The gaps are also real. The certification frameworks that would authorize Hivemind for unrestricted operational use in crewed airspace do not exist yet. The requirements and traceability practices for AI-driven systems are frontier work across the industry, not a solved problem Shield AI is executing against. And the transition from controlled test conditions to genuine adversarial contested environments—where the adversary specifically tries to make your AI behave badly—has not been publicly demonstrated at operational scale.
What Shield AI has done well is to structure its engineering around the hard problem rather than around the comfortable problem. They did not build an autopilot and call it an AI pilot. They did not build a demonstration capability and wait for a customer to define what operational use looks like. They identified the denied-environment constraint as load-bearing and built from there.
That is first-principles engineering. The result is a system that has no obvious precedent to certify against, no clean requirements framework to trace through, and no existing test infrastructure to validate against.
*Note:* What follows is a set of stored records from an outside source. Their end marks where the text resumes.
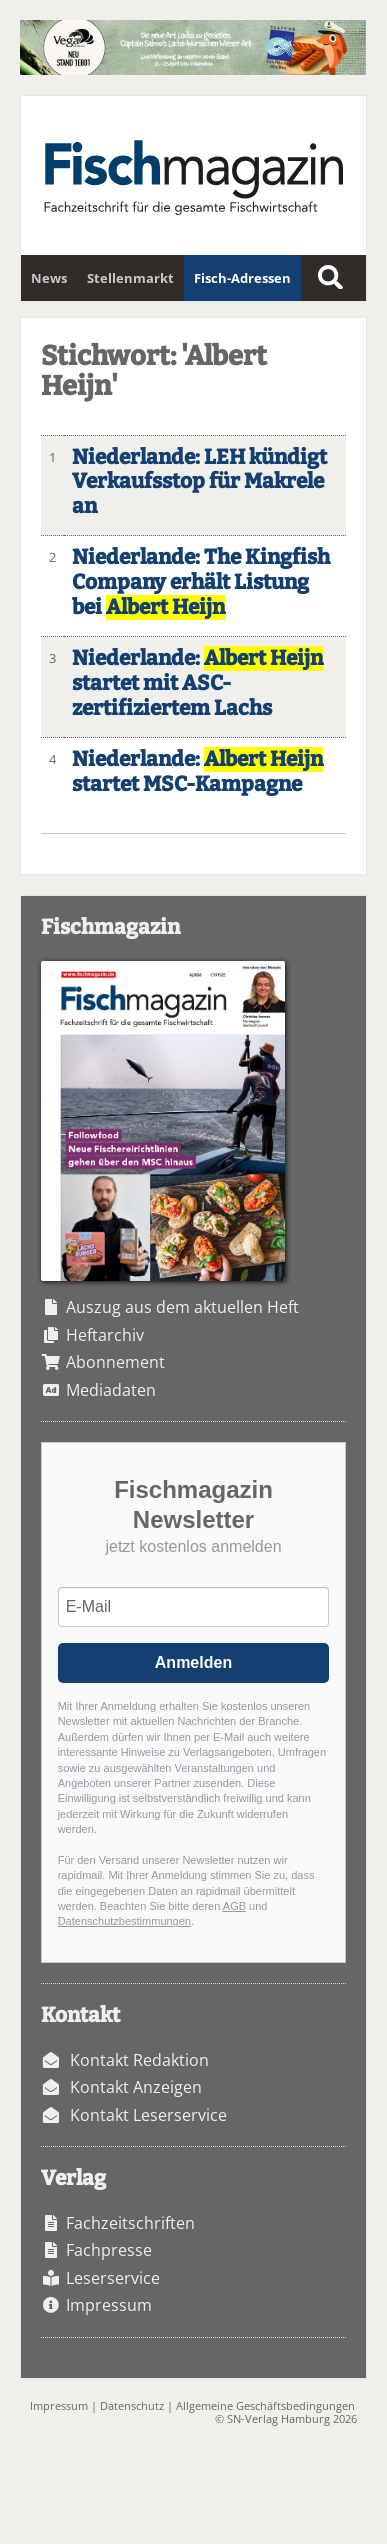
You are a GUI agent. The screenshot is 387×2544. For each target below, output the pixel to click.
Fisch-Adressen (242, 278)
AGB (234, 1906)
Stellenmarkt (130, 278)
It also has no obvious competitor doing the same thing at the same level of technical ambition.
For systems engineers watching from the outside, Shield AI is the clearest current example of what happens when AI stops being a feature and becomes the system. Every legacy practice—requirements documents, V&V plans, traceability matrices, certification standards—has to be reconsidered from the ground up. That is not comfortable. It is exactly where the field needs to go.